## What to produce
Using the records that follow, tally the lines containing the word "Price" and state only the count.

[[ Data extract, beginning ]]

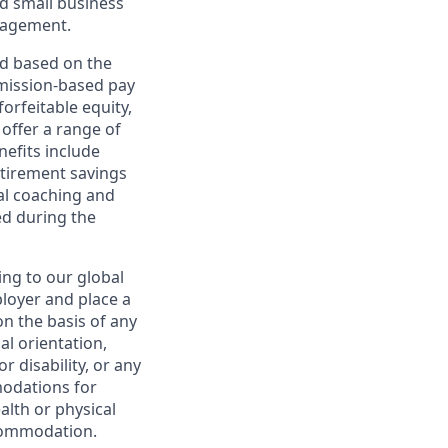
d small business
nagement.
ed based on the
ommission-based pay
orfeitable equity,
offer a range of
nefits include
etirement savings
al coaching and
ed during the
ing to our global
ployer and place a
on the basis of any
ual orientation,
r disability, or any
modations for
alth or physical
commodation.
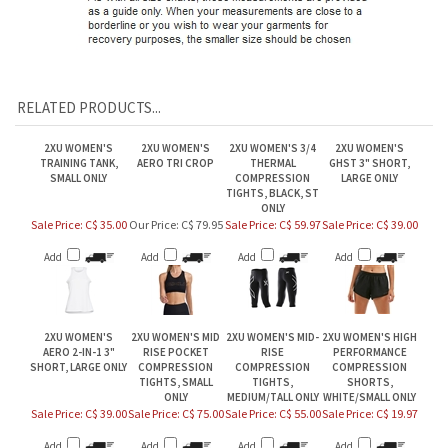
RELATED PRODUCTS...
2XU WOMEN'S
2XU WOMEN'S
2XU WOMEN'S 3/4
2XU WOMEN'S
TRAINING TANK,
AERO TRI CROP
THERMAL
GHST 3" SHORT,
SMALL ONLY
COMPRESSION
LARGE ONLY
TIGHTS, BLACK, ST
ONLY
Sale Price: C$ 35.00
Our Price:
C$ 79.95
Sale Price: C$ 59.97
Sale Price: C$ 39.00
Add
Add
Add
Add
2XU WOMEN'S
2XU WOMEN'S MID
2XU WOMEN'S MID-
2XU WOMEN'S HIGH
AERO 2-IN-1 3"
RISE POCKET
RISE
PERFORMANCE
SHORT, LARGE ONLY
COMPRESSION
COMPRESSION
COMPRESSION
TIGHTS, SMALL
TIGHTS,
SHORTS,
ONLY
MEDIUM/TALL ONLY
WHITE/SMALL ONLY
Sale Price: C$ 39.00
Sale Price: C$ 75.00
Sale Price: C$ 55.00
Sale Price: C$ 19.97
Add
Add
Add
Add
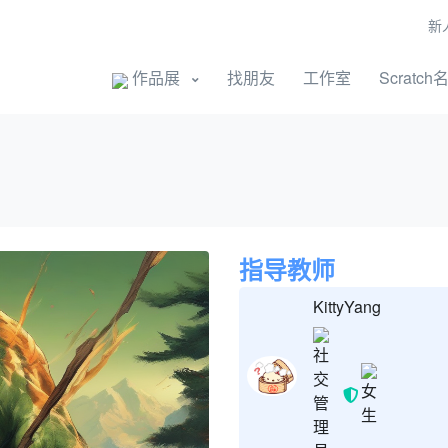
新
开始创作
作品展
找朋友
工作室
Scratch
指导教师
KittyYang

[[ Data extract, end ]]

## Result
8